__EXERCISE DIRECTIONS__: Consider the material that follows. How many of its lines contain "écriture"? Reply with the number alone.

◆ ◆ ◆

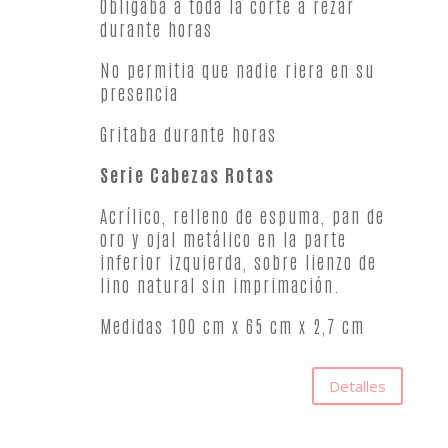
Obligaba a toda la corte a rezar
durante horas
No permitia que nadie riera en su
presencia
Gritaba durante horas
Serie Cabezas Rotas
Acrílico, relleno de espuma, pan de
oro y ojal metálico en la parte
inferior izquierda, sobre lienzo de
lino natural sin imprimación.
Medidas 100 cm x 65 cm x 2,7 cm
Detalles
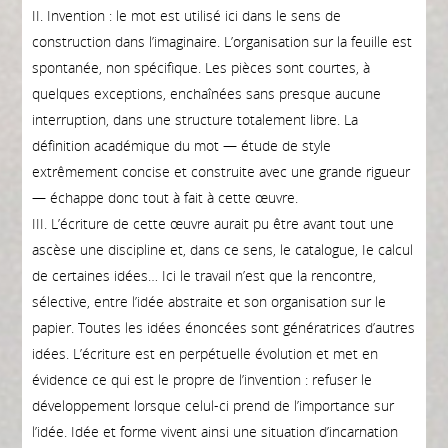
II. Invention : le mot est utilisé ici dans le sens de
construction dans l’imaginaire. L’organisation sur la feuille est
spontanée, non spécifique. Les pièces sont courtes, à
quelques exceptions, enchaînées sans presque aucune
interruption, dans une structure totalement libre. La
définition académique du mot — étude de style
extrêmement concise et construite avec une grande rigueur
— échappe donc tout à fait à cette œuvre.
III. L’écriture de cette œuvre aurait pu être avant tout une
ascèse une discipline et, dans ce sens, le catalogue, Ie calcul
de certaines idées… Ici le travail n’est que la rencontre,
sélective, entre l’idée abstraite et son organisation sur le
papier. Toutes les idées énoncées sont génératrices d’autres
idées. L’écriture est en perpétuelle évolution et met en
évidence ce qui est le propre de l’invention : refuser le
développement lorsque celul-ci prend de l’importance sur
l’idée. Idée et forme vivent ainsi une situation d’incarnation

◆ ◆ ◆

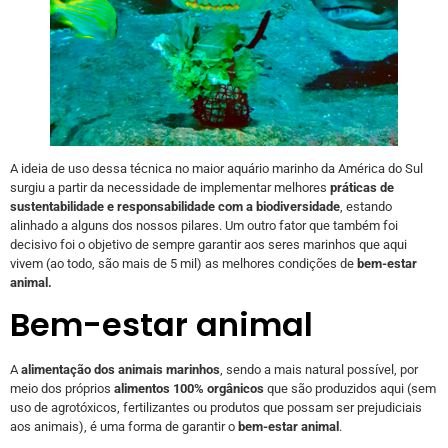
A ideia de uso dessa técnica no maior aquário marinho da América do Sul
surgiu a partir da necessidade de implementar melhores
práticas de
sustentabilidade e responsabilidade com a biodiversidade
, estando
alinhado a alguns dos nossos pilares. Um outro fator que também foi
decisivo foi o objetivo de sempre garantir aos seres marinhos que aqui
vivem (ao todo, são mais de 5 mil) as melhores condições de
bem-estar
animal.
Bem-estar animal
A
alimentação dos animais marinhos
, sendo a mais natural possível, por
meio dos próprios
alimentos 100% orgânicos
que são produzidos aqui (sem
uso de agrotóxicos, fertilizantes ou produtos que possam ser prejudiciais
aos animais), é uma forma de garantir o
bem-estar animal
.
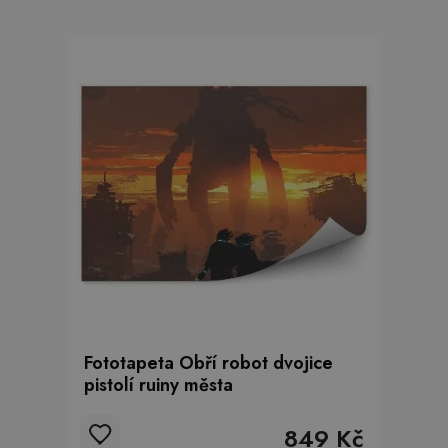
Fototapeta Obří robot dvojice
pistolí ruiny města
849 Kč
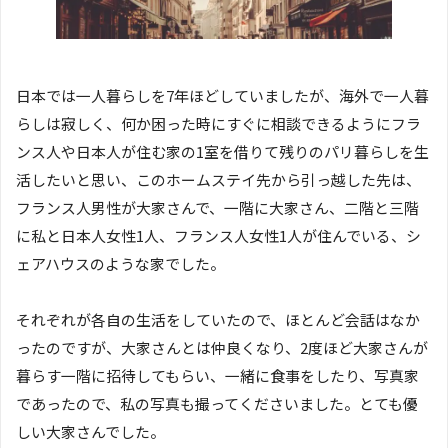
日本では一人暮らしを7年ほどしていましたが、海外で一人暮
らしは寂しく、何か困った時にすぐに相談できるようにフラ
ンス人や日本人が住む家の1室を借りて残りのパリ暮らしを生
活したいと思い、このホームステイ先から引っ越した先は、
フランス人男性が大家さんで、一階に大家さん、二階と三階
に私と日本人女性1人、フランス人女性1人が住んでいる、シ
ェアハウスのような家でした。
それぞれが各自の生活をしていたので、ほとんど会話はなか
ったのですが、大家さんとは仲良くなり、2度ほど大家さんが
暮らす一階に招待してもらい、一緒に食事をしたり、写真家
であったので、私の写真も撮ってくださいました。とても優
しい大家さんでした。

◆ ◆ ◆

__THE ANSWER__: 2